Happy New Year!

Friends,

Yesterday President Obama issued “A Renewed Era of Federal-Tribal Relations”, a progress report on the activity his Administration undertook during his eight years.  During his tenure, President Obama met annually with tribal leaders at the White House – this has never happened before.  He signed Executive Order 13,647 on June 26, 2013 creating the White House Council on Native American Affairs whose purpose is to bring together Federal Departments and Agencies to break down the siloes in order to better serve Indian Country.

The report “intends to set a baseline of progress for Tribal nations to reference in their ongoing work with the federal government” and “shares priorities that the WHCNAA will continue to work on as a result of Tribal leaders’ recommendations.”  The WHCNAA is a product of an Executive Order which could be rescinded by the incoming President as could  Executive Order 13, 175 on Tribal Consultation.  These Executive Order’s have been critical to achieving the successes we have seen under President Obama.  However, it is incumbent on us to remain vigilant in continuing to advocate for the type of progress we saw under President Obama.  In 16 days, we will have a completely new Administration with new people to educate while advocating on behalf of our communities.

I attended the President-Elect’s Tribal Listening Session in Washington, D.C. before Christmas and was encouraged by the number of tribal leaders and representatives present at the meeting.  But we cannot afford to lose any  momentum gained under President Obama.  This means being present and vocal in Washington D.C.
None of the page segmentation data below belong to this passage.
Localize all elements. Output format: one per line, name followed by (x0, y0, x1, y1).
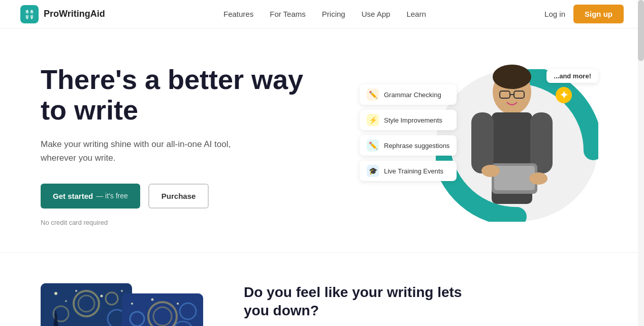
training-icon: 🎓 (367, 165, 379, 177)
svg-rect-9 (494, 166, 535, 190)
painting-2 (122, 293, 203, 326)
rephrase-icon: ✏️ (367, 139, 379, 152)
plus-icon: ✦ (560, 90, 568, 100)
grammar-label: Grammar Checking (384, 91, 441, 99)
starry-night-svg (41, 283, 132, 326)
svg-rect-6 (471, 112, 494, 173)
style-icon: ⚡ (367, 114, 379, 126)
get-started-button[interactable]: Get started — it's free (41, 184, 140, 209)
training-label: Live Training Events (384, 167, 443, 175)
section2: My idea in my head Do you feel like your… (0, 252, 644, 326)
and-more-badge: ...and more! (546, 69, 598, 83)
svg-point-22 (65, 300, 67, 302)
section2-text-block: Do you feel like your writing lets you d… (244, 283, 488, 326)
feature-pill-grammar: ✏️ Grammar Checking (360, 84, 457, 105)
person-illustration (461, 62, 563, 224)
svg-point-21 (121, 290, 123, 292)
svg-point-18 (54, 292, 57, 295)
feature-pill-rephrase: ✏️ Rephrase suggestions (360, 135, 457, 156)
navigation: ProWritingAid Features For Teams Pricing… (0, 0, 644, 28)
svg-point-19 (75, 290, 77, 292)
hero-section: There's a better way to write Make your … (0, 28, 644, 252)
svg-point-10 (481, 165, 500, 177)
nav-actions: Log in Sign up (544, 5, 624, 23)
grammar-icon: ✏️ (367, 88, 379, 101)
svg-point-1 (493, 65, 531, 89)
painting-card-1 (41, 283, 132, 326)
section2-title: Do you feel like your writing lets you d… (244, 283, 488, 320)
hero-left: There's a better way to write Make your … (41, 65, 305, 226)
feature-pill-training: 🎓 Live Training Events (360, 161, 457, 181)
painting-card-2 (122, 293, 203, 326)
hero-subtitle: Make your writing shine with our all-in-… (41, 137, 254, 165)
feature-pills: ✏️ Grammar Checking ⚡ Style Improvements… (360, 84, 457, 181)
nav-learn[interactable]: Learn (406, 10, 426, 18)
section2-images: My idea in my head (41, 283, 213, 326)
nav-features[interactable]: Features (223, 10, 253, 18)
rephrase-label: Rephrase suggestions (384, 142, 449, 150)
login-button[interactable]: Log in (544, 10, 565, 18)
feature-pill-style: ⚡ Style Improvements (360, 110, 457, 130)
painting-1 (41, 283, 132, 326)
svg-point-34 (131, 303, 133, 305)
logo-text: ProWritingAid (44, 9, 105, 19)
hero-illustration: ✏️ Grammar Checking ⚡ Style Improvements… (360, 59, 603, 232)
style-label: Style Improvements (384, 116, 442, 124)
logo-svg (24, 9, 35, 20)
nav-for-teams[interactable]: For Teams (270, 10, 306, 18)
hero-title: There's a better way to write (41, 65, 305, 125)
no-credit-card-text: No credit card required (41, 219, 305, 226)
plus-badge: ✦ (556, 87, 572, 103)
nav-pricing[interactable]: Pricing (322, 10, 345, 18)
hero-right: ✏️ Grammar Checking ⚡ Style Improvements… (360, 59, 603, 232)
svg-point-36 (177, 303, 179, 305)
svg-point-20 (101, 295, 103, 298)
hero-cta: Get started — it's free Purchase (41, 184, 305, 209)
svg-rect-27 (122, 293, 203, 326)
scrollbar-thumb[interactable] (638, 0, 644, 61)
nav-links: Features For Teams Pricing Use App Learn (223, 10, 426, 19)
nav-use-app[interactable]: Use App (362, 10, 391, 18)
svg-point-11 (529, 172, 548, 185)
page-scrollbar[interactable] (638, 0, 644, 326)
purchase-button[interactable]: Purchase (148, 184, 209, 209)
signup-button[interactable]: Sign up (573, 5, 624, 23)
svg-point-35 (151, 299, 154, 301)
free-label: — it's free (96, 192, 128, 200)
logo-icon (20, 5, 39, 23)
logo[interactable]: ProWritingAid (20, 5, 105, 23)
painting-2-svg (122, 293, 203, 326)
get-started-label: Get started (53, 192, 93, 200)
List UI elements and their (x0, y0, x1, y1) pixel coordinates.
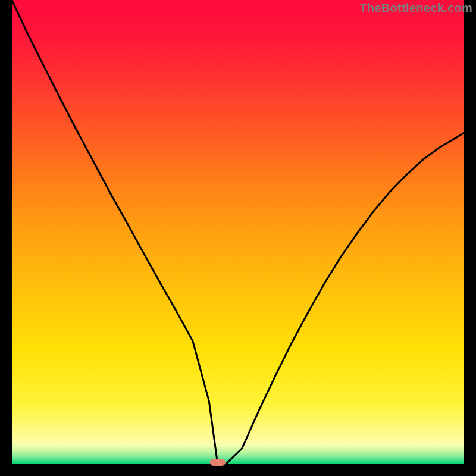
plot-area (12, 0, 464, 466)
chart-svg (0, 0, 476, 476)
gradient-sky (12, 0, 464, 440)
chart-stage: TheBottleneck.com (0, 0, 476, 476)
trough-marker (210, 459, 226, 466)
trough-marker-pill (210, 459, 226, 466)
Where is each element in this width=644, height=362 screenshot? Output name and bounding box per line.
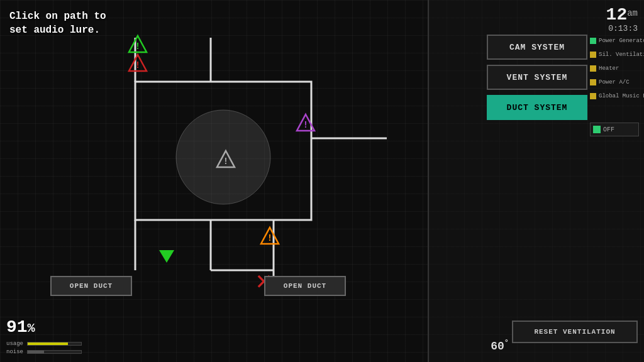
main-canvas: Click on path to set audio lure. ! ! <box>0 0 428 362</box>
svg-text:!: ! <box>267 233 272 243</box>
status-dot-sil-vent <box>590 52 596 58</box>
usage-bar-track <box>27 342 82 346</box>
svg-text:!: ! <box>135 41 140 52</box>
right-panel: 12am 0:13:3 CAM SYSTEM VENT SYSTEM DUCT … <box>428 0 644 362</box>
percent-display: 91% <box>6 317 35 337</box>
off-toggle[interactable]: OFF <box>590 123 639 136</box>
noise-bar-track <box>27 350 82 354</box>
reset-ventilation-button[interactable]: RESET VENTILATION <box>512 321 638 343</box>
status-power-gen: Power Generator <box>590 35 639 47</box>
status-dot-power-ac <box>590 79 596 85</box>
vent-system-button[interactable]: VENT SYSTEM <box>487 65 587 90</box>
time-display: 12am 0:13:3 <box>606 6 638 33</box>
warning-orange: ! <box>261 228 279 244</box>
off-dot <box>593 126 601 133</box>
status-heater: Heater <box>590 62 639 75</box>
warning-red: ! <box>129 55 147 71</box>
status-global-music: Global Music Box <box>590 90 639 102</box>
usage-bars: usage noise <box>6 341 82 357</box>
duct-system-button[interactable]: DUCT SYSTEM <box>487 95 587 120</box>
open-duct-right-button[interactable]: OPEN DUCT <box>264 276 346 296</box>
svg-text:!: ! <box>135 60 140 70</box>
usage-bar-fill <box>28 343 68 345</box>
status-power-ac: Power A/C <box>590 76 639 89</box>
noise-bar-fill <box>28 351 44 353</box>
cam-system-button[interactable]: CAM SYSTEM <box>487 35 587 60</box>
warning-green: ! <box>129 36 147 52</box>
svg-text:!: ! <box>223 156 228 167</box>
status-dot-global-music <box>590 93 596 99</box>
status-dot-power-gen <box>590 38 596 44</box>
status-panel: Power Generator Sil. Ventilation Heater … <box>590 35 639 102</box>
status-dot-heater <box>590 65 596 72</box>
down-arrow <box>159 250 174 263</box>
svg-text:!: ! <box>303 120 308 130</box>
temperature-display: 60° <box>491 339 509 353</box>
status-sil-vent: Sil. Ventilation <box>590 48 639 61</box>
open-duct-left-button[interactable]: OPEN DUCT <box>50 276 132 296</box>
system-buttons: CAM SYSTEM VENT SYSTEM DUCT SYSTEM <box>487 35 587 120</box>
duct-map-svg[interactable]: ! ! ! ! ! ✕ <box>13 31 421 302</box>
2016 was a real roller-coaster.  Here’s hoping 2017 is smooth sailing….

In peace with hope for good year,

L

In my capacity as general counsel for the National Indian Cannabis Coalition, I (and the rest of the industry) have been closely tracking the President-Elect’s Cabinet nominations.  Cannabis legalization is perched precariously on the two prongs of (1) states’ rights; and (2) the Department of Justice’s policy position allowing United States district attorneys to decline to enforce cannabis-related violations of the Controlled Substances Act.  Congress doubled down by passing legislation withholding funding for the prosecution of marijuana crimes when the activity is legal under state law.

Those thinking about this issue and trying to gaze into the crystal ball to see past January 19, 2017 generally think that the costs associated with infringing on a state’s right to make its own laws by federal enforcement of federal marijuana laws may be to high to be realistic.  The fact that over half the states have some form of legalized marijuana, the number of potential unhappy constituents, loss of tax revenue from a $7 billion dollar industry and number of jobs lost if the marijuana violations were prosecuted also creates a political reality that would be difficult to overcome.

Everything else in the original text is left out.